People at an increased risk for cirrhosis are at an increased risk for portal hypertension. If you have a long history of alcohol abuse, you face a higher risk of cirrhosis. You’re at a higher risk of hepatitis if any of the following apply to you:
- You use needles to inject drugs.
- You received tattoos or piercings in unsanitary conditions.
- You work in a place where you may have had contact with infected needles or infected blood.
- You received a blood transfusion before 1992.
- Your mother had hepatitis.
- You have unprotected sex with multiple partners.
Portal hypertension is difficult to diagnose if symptoms aren’t obvious. Screenings such as a doppler ultrasound are helpful. An ultrasound can reveal the condition of the portal vein and how blood is flowing through it. If an ultrasound is inconclusive, a CT scan may be helpful.
Another screening method that’s becoming more widely used is a measurement of the elasticity of your liver and surrounding tissue. Elastography measures how tissue responds when it’s pushed or probed. Poor elasticity suggests the presence of disease.
If gastrointestinal bleeding has occurred, you’ll ly undergo an endoscopic examination. This involves the use of a thin, flexible device with a camera at one end that allows your doctor to see internal organs.
Portal vein blood pressure can be determined by inserting a catheter fitted with a blood pressure monitor into a vein in your liver and taking a measurement.
Lifestyle changes such as these can help treat portal hypertension:
- improving your diet
- avoiding alcohol consumption
- exercising regularly
- quitting smoking if you smoke
Medications such as beta-blockers are also important to help reduce your blood pressure and relax your blood vessels. Other medications, such as propranolol and isosorbide, may help lower the pressure in the portal vein, too. They can also reduce the risk of more internal bleeding.
If you’re experiencing ascites, your doctor may prescribe a diuretic to help reduce fluid levels in your body. Sodium must also be severely restricted to help reduce fluid retention.
A treatment called sclerotherapy or banding uses a solution that can help stop bleeding in the blood vessels of your liver. Banding involves the placement of rubber bands to block unhealthy blood flow to enlarged veins, known as varices or varicose veins, in your digestive system.
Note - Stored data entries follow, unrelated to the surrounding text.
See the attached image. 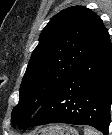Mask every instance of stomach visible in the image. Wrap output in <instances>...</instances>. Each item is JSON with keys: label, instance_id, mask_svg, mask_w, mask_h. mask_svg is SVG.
Here are the masks:
<instances>
[{"label": "stomach", "instance_id": "1", "mask_svg": "<svg viewBox=\"0 0 112 135\" xmlns=\"http://www.w3.org/2000/svg\"><path fill=\"white\" fill-rule=\"evenodd\" d=\"M42 135H78V132L70 126L53 125L45 128Z\"/></svg>", "mask_w": 112, "mask_h": 135}]
</instances>
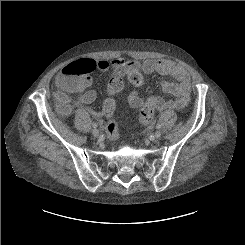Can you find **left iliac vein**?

Another increasingly popular therapy is called nonsurgical transjugular intrahepatic portal-systemic shunt (TIPSS). This therapy helps control acute bleeding. It creates new pathways for blood to flow from the portal vein into other blood vessels.
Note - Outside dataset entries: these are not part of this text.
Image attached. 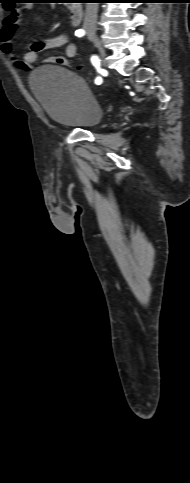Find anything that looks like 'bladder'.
<instances>
[{
	"instance_id": "31cf9c89",
	"label": "bladder",
	"mask_w": 190,
	"mask_h": 483,
	"mask_svg": "<svg viewBox=\"0 0 190 483\" xmlns=\"http://www.w3.org/2000/svg\"><path fill=\"white\" fill-rule=\"evenodd\" d=\"M30 88L53 120L81 129L96 126L102 107L82 77L61 65H45L30 76Z\"/></svg>"
}]
</instances>
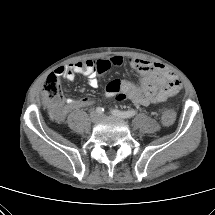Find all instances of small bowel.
Segmentation results:
<instances>
[{
	"instance_id": "small-bowel-1",
	"label": "small bowel",
	"mask_w": 215,
	"mask_h": 215,
	"mask_svg": "<svg viewBox=\"0 0 215 215\" xmlns=\"http://www.w3.org/2000/svg\"><path fill=\"white\" fill-rule=\"evenodd\" d=\"M123 62V57L119 55L102 60H83L61 66L55 70V74L69 81H73L77 74H82L88 77V84L92 88H97L98 77L110 67L120 66ZM129 65L140 72V82L133 84L119 79L112 80L106 86V97H116L118 100L129 99L138 105L148 106L165 101L168 96L181 88V82L176 75L162 64L130 58ZM93 103L94 100L89 97L78 100L67 98L65 108L57 117L62 119L70 109L88 107Z\"/></svg>"
}]
</instances>
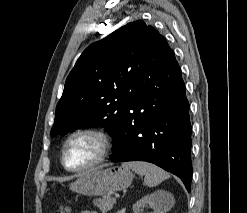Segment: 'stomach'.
<instances>
[{
	"label": "stomach",
	"instance_id": "1",
	"mask_svg": "<svg viewBox=\"0 0 247 213\" xmlns=\"http://www.w3.org/2000/svg\"><path fill=\"white\" fill-rule=\"evenodd\" d=\"M133 174L129 169L115 166L97 168L82 174L70 185V189L86 196H102L130 186Z\"/></svg>",
	"mask_w": 247,
	"mask_h": 213
}]
</instances>
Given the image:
One of the more common complications associated with portal hypertension is portal hypertensive gastropathy. The condition affects the mucus membrane of your stomach and enlarges blood vessels.
The pathways created between blood vessels in TIPSS can become blocked. This can lead to further bleeding. If liver problems continue, you could have further cognitive problems as well.
You can’t reverse damage caused by cirrhosis, but you can treat portal hypertension. It may take a combination of a healthy lifestyle, medications, and interventions. Follow-up ultrasounds will be necessary to monitor the health of your liver and the results of a TIPSS procedure.
It will be up to you to avoid alcohol and live a healthier life if you have portal hypertension. You’ll also need to follow your doctor’s instructions. This goes for medications and follow-up appointments.
Drink alcohol moderately, if at all. And take steps to avoid hepatitis. Talk with your doctor about hepatitis vaccinations and whether you should have them. You may also want to be screened for hepatitis if you’re in an at-risk group.
Portal hypertension is caused by declining liver health, but you may be able to avoid this challenging vascular disease through healthy lifestyle choices.